Enjoy these Spurts from the last two weeks, readers!

Last Saturday we braved the cold temperatures (we’re regularly hitting highs in the 20s here!) and went to a local art gallery.  The group art classes Seven and Five took for the last two months culminated in an exhibition where the dozens of students who took classes this term got to see their work on display like professional artists.  Given the fact that Five has had a love-hate relationship with the classes this entire time and Seven has managed to show us something just above indifference, I think the adults in the house showed more excitement about the exhibit than the kids.  But after some cajoling, they agreed to go.

We walked around the gallery for a little bit, both kids giving us the facial equivalent of a shrug, and then we decided to go out to lunch and then the mall.  The kids perked up considerably at the mention of lunch out, and they got even more excited when my husband suggested Chipotle.  With Five’s newfound love for quesadillas, we can now include Mexican restaurants in our dining options.

I brought everyone’s food, and Seven looked pointedly at my plate.

“Mamma, what’s that?”


Seven turned to my food basket.  “Hello, tacos.”  She waited a beat and then turned back to me.  “Mamma, the tacos aren’t talking to me.  Shouldn’t they talk to me?  Get it?  Tah-cos?”

Ah, those crazy puns.


Later after lunch as we strolled through the mall, I walked with Five hand in hand.  At one point she turned to me and said, “Millions of years ago there was a man named Tchaikovsky.”

I waited for her to say something else, share something about the composer’s work, but she seemed content with the single statement.

“Do you know what he did?” I asked, wanting to jog her memory and bring forth the rest of what I was sure was a lesson from music class.


“He used to make beautiful music,” I said.

“I already knew that.”

I stifled the urge to laugh.  “If you already knew it, then why did you say you didn’t?”

She didn’t even bother with a shrug.  “I forgot.”

Five years old, and she’s already got so much knowledge that she even forgets what she knows.


One morning Five got ticked off at me for something, although I can’t remember what now.  The funny thing about Five is that when something sets her off, suddenly the entire world becomes her enemy.  For instance, one day she tripped and just managed to catch herself but knocked her elbow against the wall in the process.  She didn’t hit her elbow too hard, but it did startle her.  When I opened my arms for a hug and asked her if she was okay, she suddenly stated with tears cresting that she wished we’d never moved into this house.

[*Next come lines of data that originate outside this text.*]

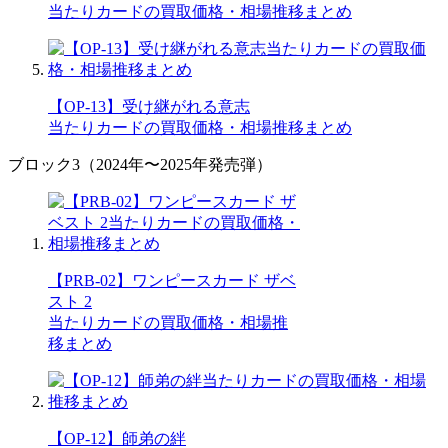
当たりカードの買取価格・相場推移まとめ
【OP-13】受け継がれる意志
当たりカードの買取価格・相場推移まとめ
ブロック3（2024年〜2025年発売弾）
【PRB-02】ワンピースカード ザベ
スト 2
当たりカードの買取価格・相場推
移まとめ
【OP-12】師弟の絆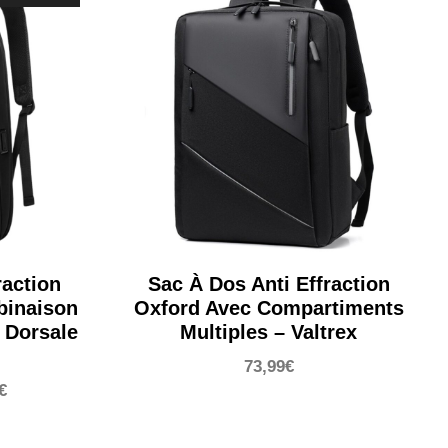
raction
Sac À Dos Anti Effraction
binaison
Oxford Avec Compartiments
 Dorsale
Multiples – Valtrex
73,99
€
Le
€
prix
actuel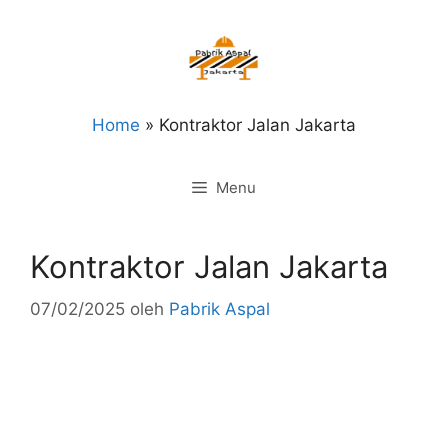
Langsung
ke
isi
Home
»
Kontraktor Jalan Jakarta
Menu
Kontraktor Jalan Jakarta
07/02/2025
oleh
Pabrik Aspal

See?  Just a touch melodramatic.

As we got ready for school one day, I scolded Five for something.  A few minutes later I told her I loved her.  She told me flat out that she didn’t believe me.

Seven came into the room and felt her sister’s bad mood broadcasting across the entire second floor.  When she asked me what happened, I told her.

“It’s just a phrase, Mamma, she’ll get over it,” Seven reassured me with the patience and experience of someone who has seen this many times before.  I didn’t have the heart to tell her the actual word is “phase” and not “phrase,” though.  I was enjoying her reassurance too much.


With temperatures plunging the way they are this winter, sometimes it’s hard to keep skin soft and moisturized.  I have dry skin to begin with, and with winter temperatures I have to remind myself that much more often to use hand cream.

One day I examined my dry hands and tried to scrape off a scrap of skin.  Five watched me for a few moments and then said, “If you put lotion on that, then it won’t do that.”

There you go.  Skincare advice from the newest beauty consultant.  It’s easy for her to recommend lotion when she’s still got cheeks as soft as silk.